• Material for this task:
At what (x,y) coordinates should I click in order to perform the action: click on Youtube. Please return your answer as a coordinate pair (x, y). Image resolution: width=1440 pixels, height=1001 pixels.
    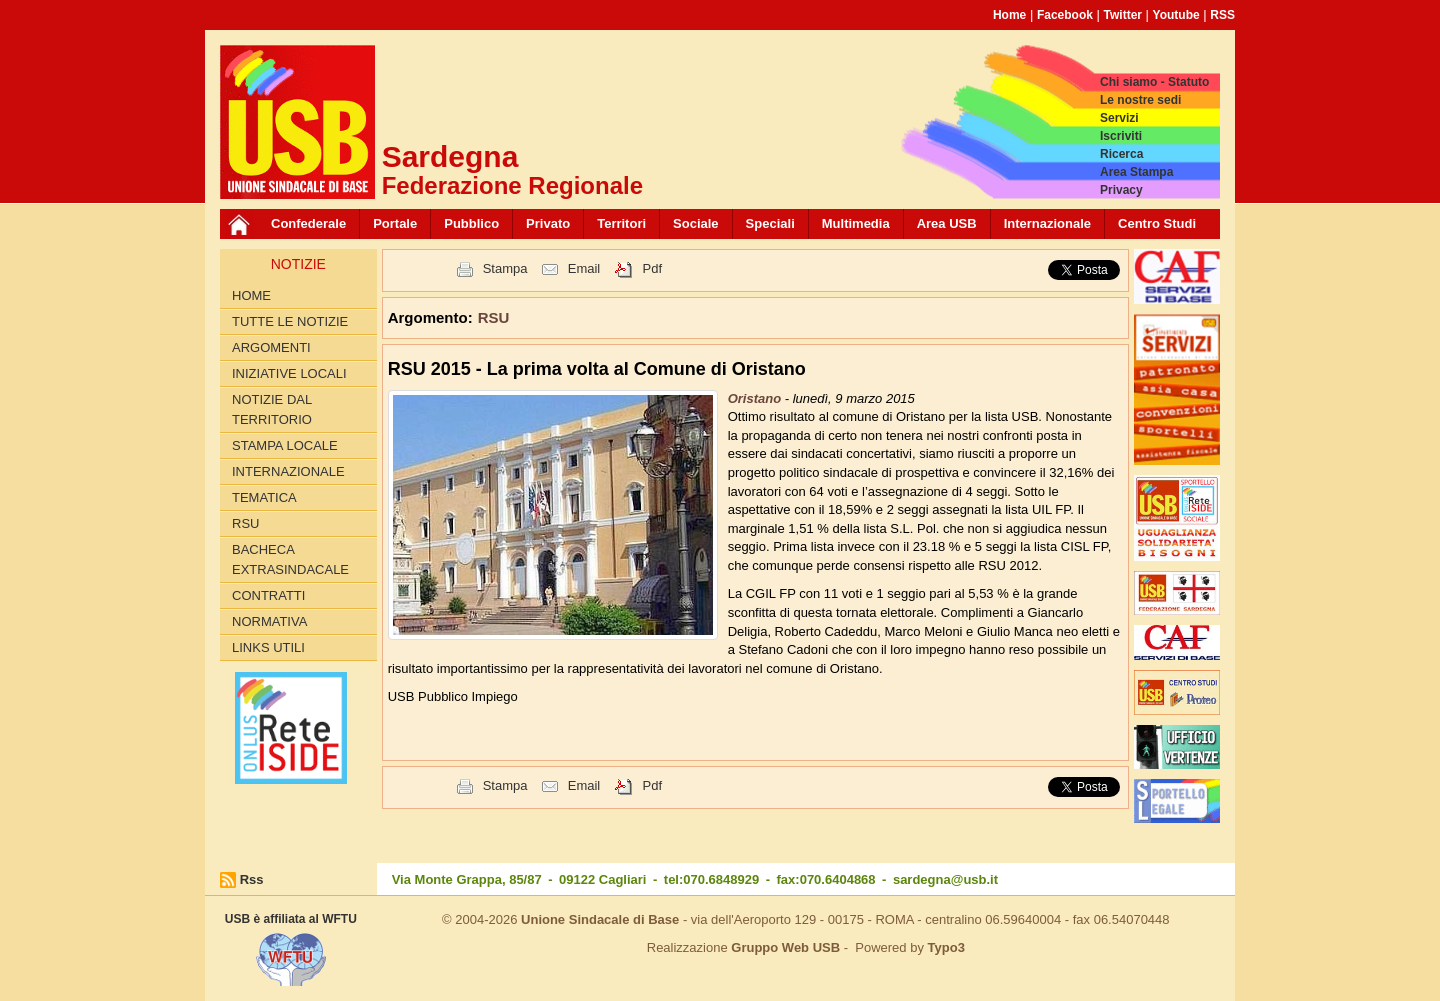
    Looking at the image, I should click on (1176, 15).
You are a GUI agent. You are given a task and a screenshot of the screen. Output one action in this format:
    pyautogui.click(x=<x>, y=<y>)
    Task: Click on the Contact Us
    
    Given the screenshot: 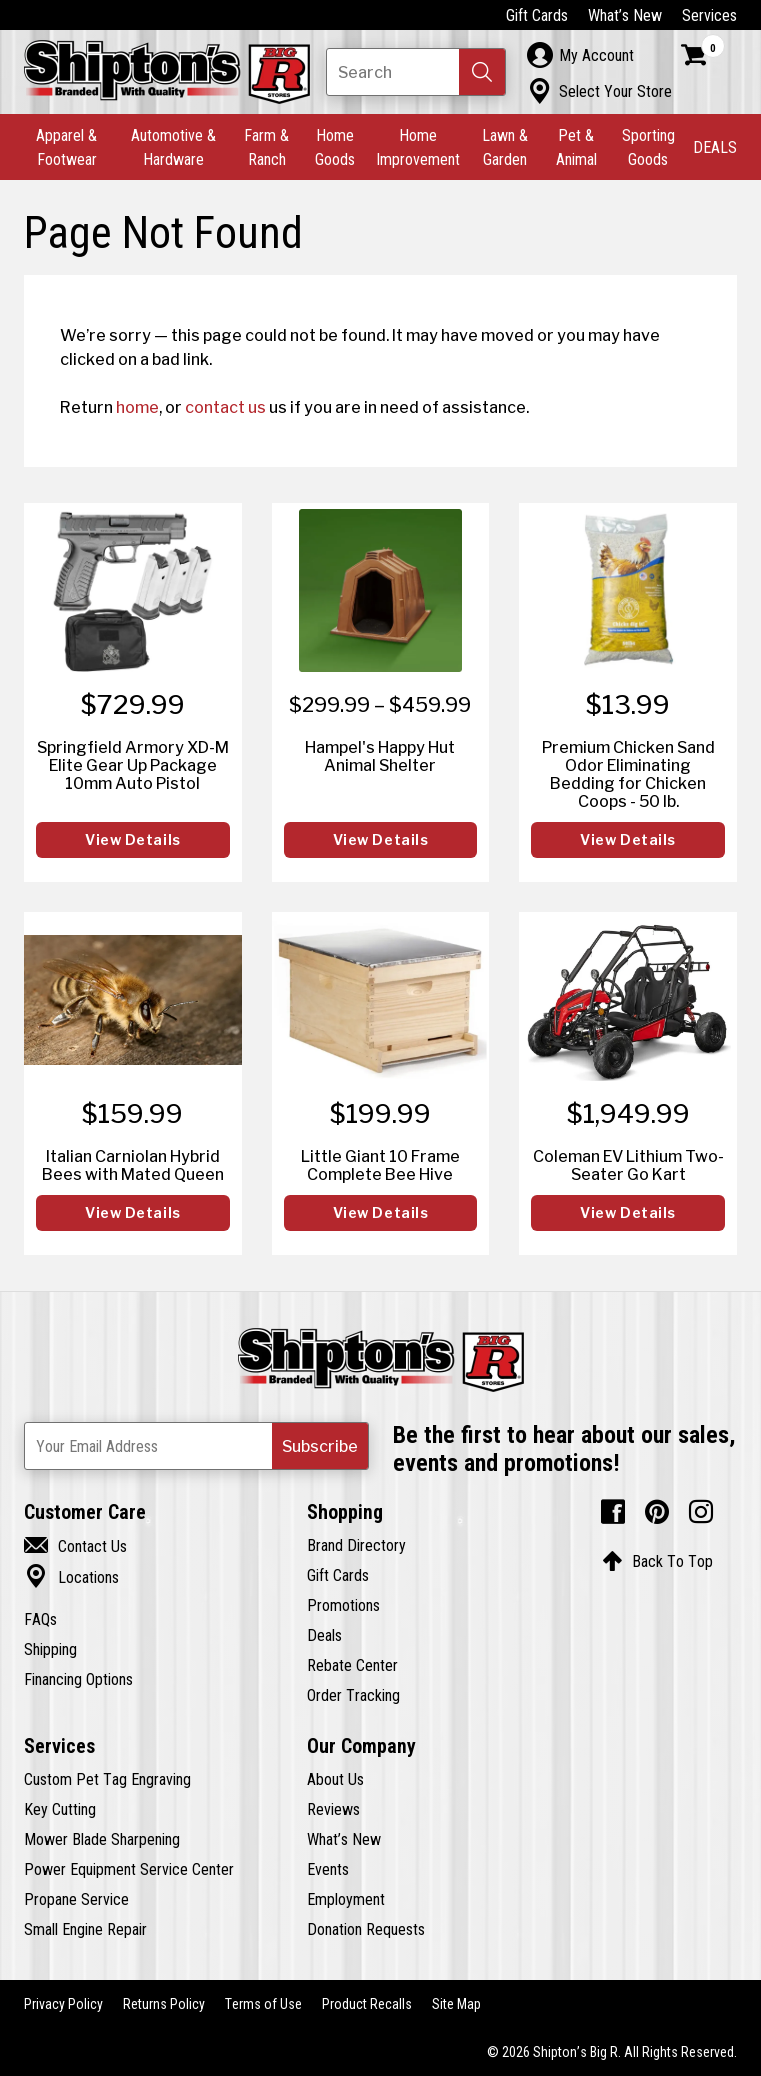 What is the action you would take?
    pyautogui.click(x=75, y=1546)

• Action item:
Transcribe the opening line of the listing above, please, and every line after it through the line with "Task: Click on the Contact Us", word for word, without pictures.

• Result of this task:
At what (x,y) coordinates should I click in order to perform the action: click on Youtube. Please return your answer as a coordinate pair (x, y). Image resolution: width=1440 pixels, height=1001 pixels.
    Looking at the image, I should click on (1176, 15).
You are a GUI agent. You are given a task and a screenshot of the screen. Output one action in this format:
    pyautogui.click(x=<x>, y=<y>)
    Task: Click on the Contact Us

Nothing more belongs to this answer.